I'm not touching what to do re: the wife and books and software. But if since it's for your vocation, that helps take some of the sting out. I'm guessing she's pretty supportive, as is mine, in that area.


----------



## Dave L (May 12, 2006)

> _Originally posted by bened_
> If you're a teaching elder, I think it's worth it. If you can't afford it, and you're indeed the t.e., I'd strongly encourage you to approach your church to help out on this. It's an investment not just in you, but ultimately in their's and the kingdom's spiritual well-being; thus, they're not muzziing, but helping you to procure that which will empower you to feed the sheep and equip them for ministry via sound, annointed expository preaching.
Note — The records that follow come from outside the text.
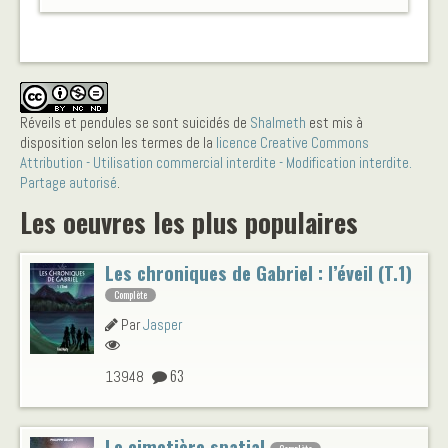
Réveils et pendules se sont suicidés
de
Shalmeth
est mis à
disposition selon les termes de la
licence Creative Commons
Attribution - Utilisation commercial interdite - Modification interdite.
Partage autorisé
.
Les oeuvres les plus populaires
Les chroniques de Gabriel : l’éveil (T.1)
Complète
Par
Jasper
63
13948
Le cimetière spatial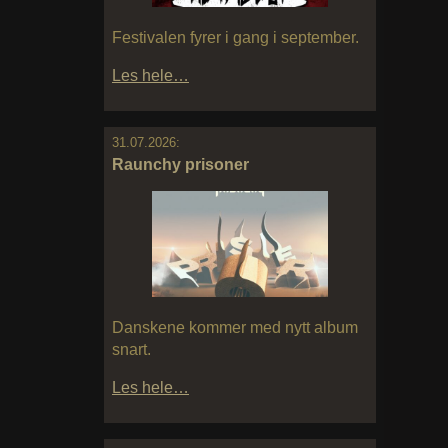
Festivalen fyrer i gang i september.
Les hele…
31.07.2026:
Raunchy prisoner
Danskene kommer med nytt album
snart.
Les hele…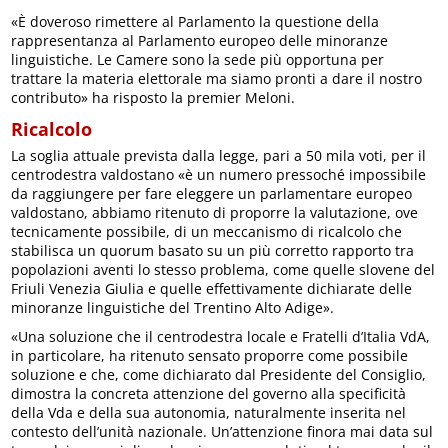
«È doveroso rimettere al Parlamento la questione della
rappresentanza al Parlamento europeo delle minoranze
linguistiche. Le Camere sono la sede più opportuna per
trattare la materia elettorale ma siamo pronti a dare il nostro
contributo» ha risposto la premier Meloni.
Ricalcolo
La soglia attuale prevista dalla legge, pari a 50 mila voti, per il
centrodestra valdostano «è un numero pressoché impossibile
da raggiungere per fare eleggere un parlamentare europeo
valdostano, abbiamo ritenuto di proporre la valutazione, ove
tecnicamente possibile, di un meccanismo di ricalcolo che
stabilisca un quorum basato su un più corretto rapporto tra
popolazioni aventi lo stesso problema, come quelle slovene del
Friuli Venezia Giulia e quelle effettivamente dichiarate delle
minoranze linguistiche del Trentino Alto Adige».
«Una soluzione che il centrodestra locale e Fratelli d’Italia VdA,
in particolare, ha ritenuto sensato proporre come possibile
soluzione e che, come dichiarato dal Presidente del Consiglio,
dimostra la concreta attenzione del governo alla specificità
della Vda e della sua autonomia, naturalmente inserita nel
contesto dell’unità nazionale. Un’attenzione finora mai data sul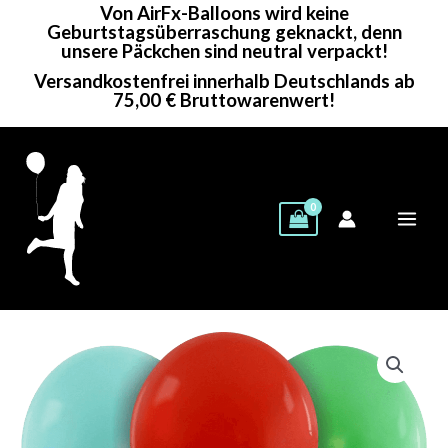
Von AirFx-Balloons wird keine
Zum
Geburtstagsüberraschung geknackt, denn
Inhalt
unsere Päckchen sind neutral verpackt!
springen
Versandkostenfrei innerhalb Deutschlands ab
75,00 € Bruttowarenwert!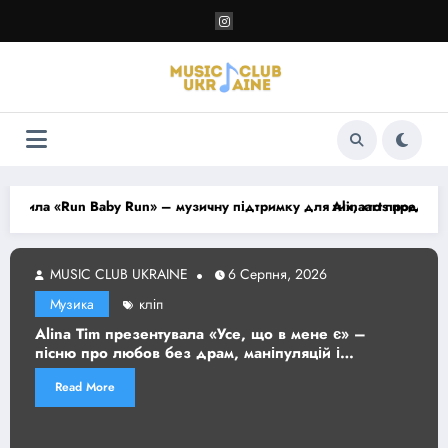
Перейти
до
контенту
авила «Run Baby Run» – музичну підтримку для тих, хто продовжує 
Alinaarts представи
LUB UKRAINE
6 Серпня, 2026
MUSIC CL
кліп
Музика
m презентувала «Усе, що в мене є» –
ZORIN пр
о любов без драм, маніпуляцій і
емоційний
ор
думками
re
Read Mor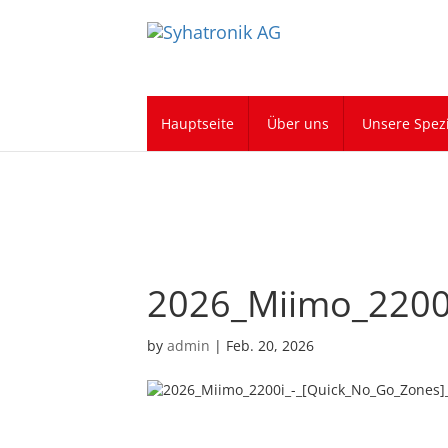
Hauptseite
Über uns
Unsere Spezi
2026_Miimo_2200
by
admin
|
Feb. 20, 2026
I am a teaching elder, but even though I've never approached the church before, I'm still a bit reticent - think I need my wife to agree with me before I go down that route! :bigsmile:

As far as trade discount goes, on software it only works out to about 20% - good for a general customer, not so good for a bookshop.


----------



## bened (May 12, 2006)

> _Originally posted by Dave L_
> I am a teaching elder, but even though I've never approached the church before, I'm still a bit reticent - think I need my wife to agree with me before I go down that route! :bigsmile:
> 
> As far as trade discount goes, on software it only works out to about 20% - good for a general customer, not so good for a bookshop.



As it appears you'd have to pay for this out of your own funds, I applaud you and your wife approaching this prayerfully as opposed to your just doing it in the flesh and driving a wedge between you. 

Purchase at whatever level fits your budget. Then you'll be in for bigger discounts down the road. Also, if you're a student, logos has an academic program that gives deep discounts as well. 

Continue in this prayerful attitude and God will bless. Also, pray for the Lord to raise up your church or someone in it to supply funds, etc. Give yourself room for the Lord to bless in this endeavor. It will bless you and the one(s) who give. This has happened in my life - especially when my wife got to praying.


----------